> **Records shown**
*** Begin section ***
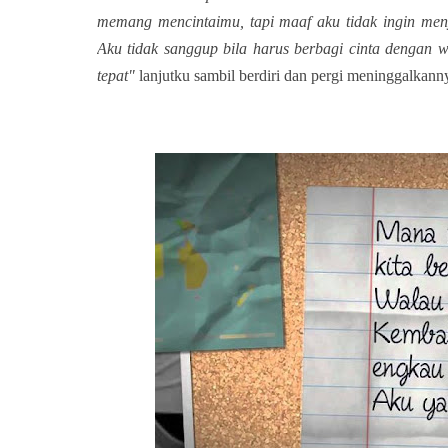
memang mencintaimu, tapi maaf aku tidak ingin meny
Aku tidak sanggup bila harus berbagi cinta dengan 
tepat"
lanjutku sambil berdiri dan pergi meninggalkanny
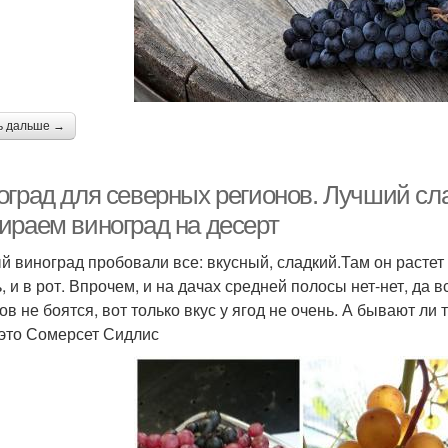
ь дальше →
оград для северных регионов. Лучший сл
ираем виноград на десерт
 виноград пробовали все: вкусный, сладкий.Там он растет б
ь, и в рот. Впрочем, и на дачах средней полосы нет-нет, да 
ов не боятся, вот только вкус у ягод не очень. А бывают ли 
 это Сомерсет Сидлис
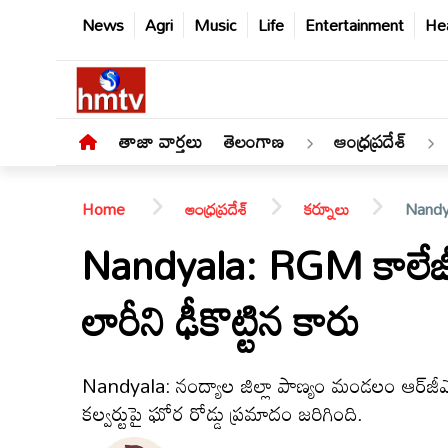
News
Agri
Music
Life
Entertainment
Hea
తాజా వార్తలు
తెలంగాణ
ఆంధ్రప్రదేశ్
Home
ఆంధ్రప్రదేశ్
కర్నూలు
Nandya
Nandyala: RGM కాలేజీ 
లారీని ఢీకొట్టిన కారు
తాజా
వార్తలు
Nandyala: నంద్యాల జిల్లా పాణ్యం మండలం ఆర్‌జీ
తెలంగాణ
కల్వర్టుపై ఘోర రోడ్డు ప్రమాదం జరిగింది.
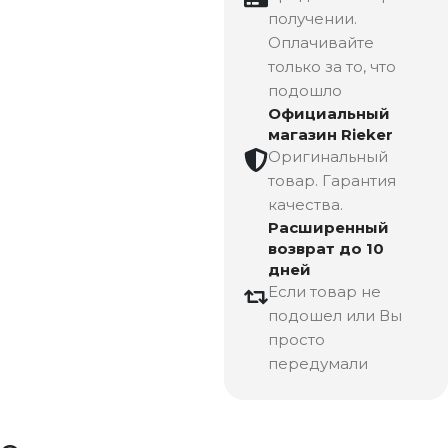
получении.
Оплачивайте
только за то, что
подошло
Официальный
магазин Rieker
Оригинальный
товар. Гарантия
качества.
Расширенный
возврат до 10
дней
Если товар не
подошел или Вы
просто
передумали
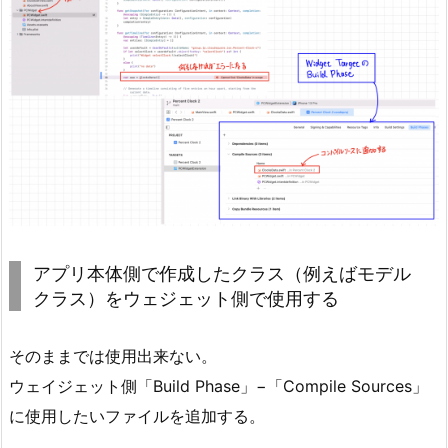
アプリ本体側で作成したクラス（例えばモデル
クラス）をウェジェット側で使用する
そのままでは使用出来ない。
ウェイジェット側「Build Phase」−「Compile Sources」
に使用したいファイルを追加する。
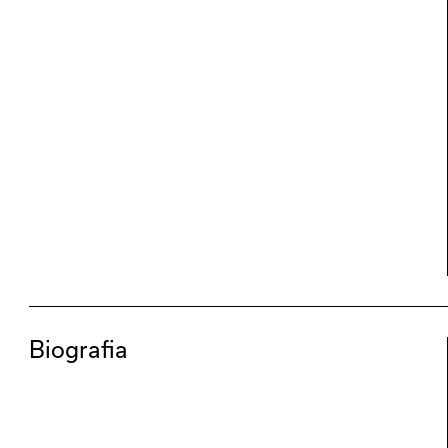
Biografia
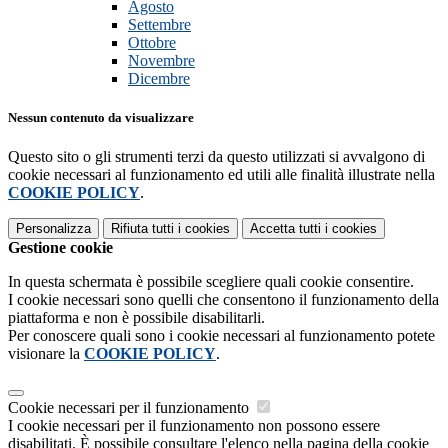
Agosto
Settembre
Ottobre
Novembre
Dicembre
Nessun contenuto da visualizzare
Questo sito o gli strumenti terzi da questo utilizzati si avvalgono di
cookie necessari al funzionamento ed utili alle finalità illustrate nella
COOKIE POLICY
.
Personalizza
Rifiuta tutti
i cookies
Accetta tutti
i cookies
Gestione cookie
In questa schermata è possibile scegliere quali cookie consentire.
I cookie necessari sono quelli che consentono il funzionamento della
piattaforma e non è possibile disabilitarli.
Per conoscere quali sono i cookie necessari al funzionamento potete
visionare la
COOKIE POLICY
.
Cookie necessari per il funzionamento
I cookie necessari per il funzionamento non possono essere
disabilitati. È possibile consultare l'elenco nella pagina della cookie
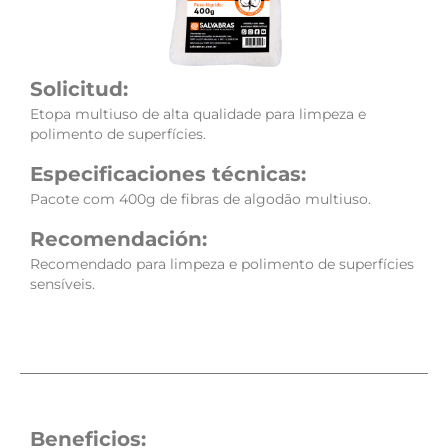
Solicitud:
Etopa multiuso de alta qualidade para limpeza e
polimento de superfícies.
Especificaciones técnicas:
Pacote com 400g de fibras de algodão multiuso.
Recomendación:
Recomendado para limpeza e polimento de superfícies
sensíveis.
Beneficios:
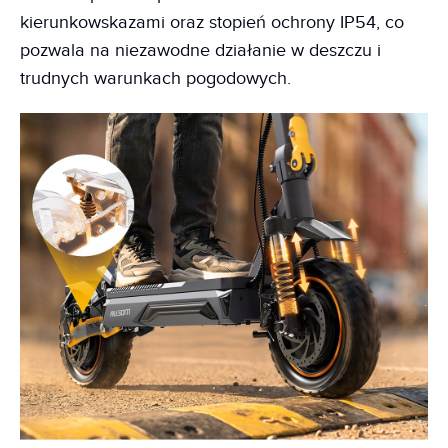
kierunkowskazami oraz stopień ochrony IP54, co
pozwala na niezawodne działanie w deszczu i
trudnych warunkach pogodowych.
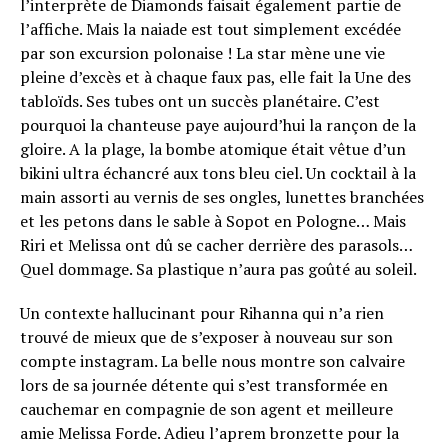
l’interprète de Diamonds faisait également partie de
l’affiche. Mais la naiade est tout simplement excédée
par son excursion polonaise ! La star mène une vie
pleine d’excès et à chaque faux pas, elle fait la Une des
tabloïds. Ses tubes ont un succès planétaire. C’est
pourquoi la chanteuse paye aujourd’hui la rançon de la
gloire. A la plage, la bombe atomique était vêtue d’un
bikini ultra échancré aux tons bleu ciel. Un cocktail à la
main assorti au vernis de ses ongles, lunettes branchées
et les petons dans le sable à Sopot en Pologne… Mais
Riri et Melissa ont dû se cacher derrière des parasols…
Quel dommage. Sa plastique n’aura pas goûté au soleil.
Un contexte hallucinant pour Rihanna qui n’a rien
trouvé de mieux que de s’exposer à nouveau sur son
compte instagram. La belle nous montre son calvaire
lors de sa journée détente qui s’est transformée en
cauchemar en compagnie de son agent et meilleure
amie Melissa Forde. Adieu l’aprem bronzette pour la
*** End section ***
*** Begin section ***
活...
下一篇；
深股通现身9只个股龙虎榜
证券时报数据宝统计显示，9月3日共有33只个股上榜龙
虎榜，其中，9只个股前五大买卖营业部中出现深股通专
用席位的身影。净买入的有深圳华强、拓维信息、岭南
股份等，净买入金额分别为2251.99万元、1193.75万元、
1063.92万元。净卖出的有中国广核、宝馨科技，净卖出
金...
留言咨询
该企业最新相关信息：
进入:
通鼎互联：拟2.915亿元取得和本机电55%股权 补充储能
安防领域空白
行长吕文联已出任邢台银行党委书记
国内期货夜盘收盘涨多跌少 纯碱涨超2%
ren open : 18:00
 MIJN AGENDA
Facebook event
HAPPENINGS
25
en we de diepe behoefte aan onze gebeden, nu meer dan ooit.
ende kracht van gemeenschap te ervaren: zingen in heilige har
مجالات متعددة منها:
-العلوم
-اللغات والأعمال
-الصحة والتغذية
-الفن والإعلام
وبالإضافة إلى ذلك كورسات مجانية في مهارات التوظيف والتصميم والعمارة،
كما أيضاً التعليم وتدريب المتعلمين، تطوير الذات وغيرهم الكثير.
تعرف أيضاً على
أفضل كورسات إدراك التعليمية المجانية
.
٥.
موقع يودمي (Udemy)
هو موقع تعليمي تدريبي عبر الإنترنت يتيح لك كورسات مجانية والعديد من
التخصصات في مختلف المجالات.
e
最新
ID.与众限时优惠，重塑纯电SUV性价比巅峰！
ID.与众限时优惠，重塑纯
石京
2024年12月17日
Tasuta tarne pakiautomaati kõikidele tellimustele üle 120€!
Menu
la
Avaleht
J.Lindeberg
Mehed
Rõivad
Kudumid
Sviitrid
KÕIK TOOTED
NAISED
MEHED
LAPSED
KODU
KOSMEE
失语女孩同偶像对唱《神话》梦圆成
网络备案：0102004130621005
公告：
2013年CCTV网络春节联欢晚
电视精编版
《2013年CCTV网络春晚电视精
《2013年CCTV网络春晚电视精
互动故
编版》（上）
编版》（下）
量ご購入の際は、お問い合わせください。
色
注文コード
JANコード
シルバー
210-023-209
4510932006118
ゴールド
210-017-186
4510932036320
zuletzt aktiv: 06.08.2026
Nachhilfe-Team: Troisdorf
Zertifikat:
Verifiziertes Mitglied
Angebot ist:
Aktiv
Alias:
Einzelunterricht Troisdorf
*** End section ***
> **Exercise**
Copy only these lines from the records above, exactly: the one with "memang mencintaimu, tapi", the one with "ь, и в рот.", and those between. Skip the pictures.

> **Output for this task**
memang mencintaimu, tapi maaf aku tidak ingin meny
Aku tidak sanggup bila harus berbagi cinta dengan 
tepat"
lanjutku sambil berdiri dan pergi meninggalkanny
ь дальше →
оград для северных регионов. Лучший сл
ираем виноград на десерт
 виноград пробовали все: вкусный, сладкий.Там он растет б
ь, и в рот. Впрочем, и на дачах средней полосы нет-нет, да 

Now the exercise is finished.